Retirees used to rely on GICs and savings accounts to provide the income they need to bridge the gap between their pension payments and living expenses.
Unfortunately, the plunge in interest rates since the financial crisis has wiped out most of the yield one can get from risk-free investments.
So, where are yield investors putting their cash?
Dividend stocks have become the next-best alternative for investors who need to earn decent yield from their savings, but the shift into equities carries some risk.
Let’s take a look at Inter Pipeline Ltd. (TSX:IPL) to see why it is an attractive risk/reward pick today.
Inter Pipeline owns natural gas liquids (NGL) extraction assets, conventional oil pipelines, oil sands infrastructure, and a Europe-based liquids storage business.
It’s this balanced revenue stream that has enabled the company to deliver solid results despite the difficult times being experienced in the broader energy sector.
The NGL operations had a tough run last year and the segment remains weak, but things are starting to improve. The division generated Q2 2016 funds from operations (FFO) of $31 million–a 31% increase over the same period last year.
Inter Pipeline is betting a recovery is on the way in this niche space and recently negotiated a $1.35 billion deal to acquire midstream NGL assets from The Williams Companies. The purchase price is just 55% of the actual cost to build the two NGL extraction plants and related infrastructure, so there is potential for a significant payoff for investors when market prices recover.

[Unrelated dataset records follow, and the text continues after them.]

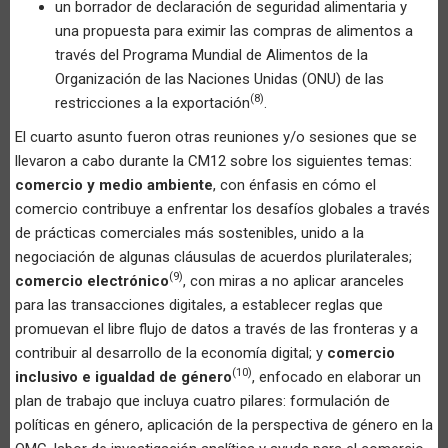
un borrador de declaración de seguridad alimentaria y
una propuesta para eximir las compras de alimentos a
través del Programa Mundial de Alimentos de la
Organización de las Naciones Unidas (ONU) de las
(8)
restricciones a la exportación
.
El cuarto asunto fueron otras reuniones y/o sesiones que se
llevaron a cabo durante la CM12 sobre los siguientes temas:
comercio y medio ambiente
, con énfasis en cómo el
comercio contribuye a enfrentar los desafíos globales a través
de prácticas comerciales más sostenibles, unido a la
negociación de algunas cláusulas de acuerdos plurilaterales;
(9)
comercio electrónico
, con miras a no aplicar aranceles
para las transacciones digitales, a establecer reglas que
promuevan el libre flujo de datos a través de las fronteras y a
contribuir al desarrollo de la economía digital; y
comercio
(10)
inclusivo e igualdad de género
, enfocado en elaborar un
plan de trabajo que incluya cuatro pilares: formulación de
políticas en género, aplicación de la perspectiva de género en la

Oil sands transportation delivered Q2 FFO of $141.4 million–up 5% year over year. The conventional oil pipelines even squeezed out a modest increase despite the difficult operating environment.
In Europe things are rolling along quite nicely. The bulk liquids storage business is booming with utilization rates at 97%–up from 93% in the same period last year. The division generated FFO of $29.6 million–up 44% compared with Q2 2015. Higher demand for the company’s service is one part of the equation, but Inter Pipeline also benefited from the addition of new assets in Sweden, which were purchased in June 2015.
Inter Pipeline raised its monthly dividend to 13 cents per share last November. The payout ratio is only 70%, so there is ample room for additional hikes, especially once the new midstream assets are integrated into the business.
The current payout offers a yield of 5.5%.
Should you buy?
Inter Pipeline isn’t as cheap as it was earlier this year, but new investors still pick up a great yield. As the energy sector rebounds, this stock should move higher with the broader sector.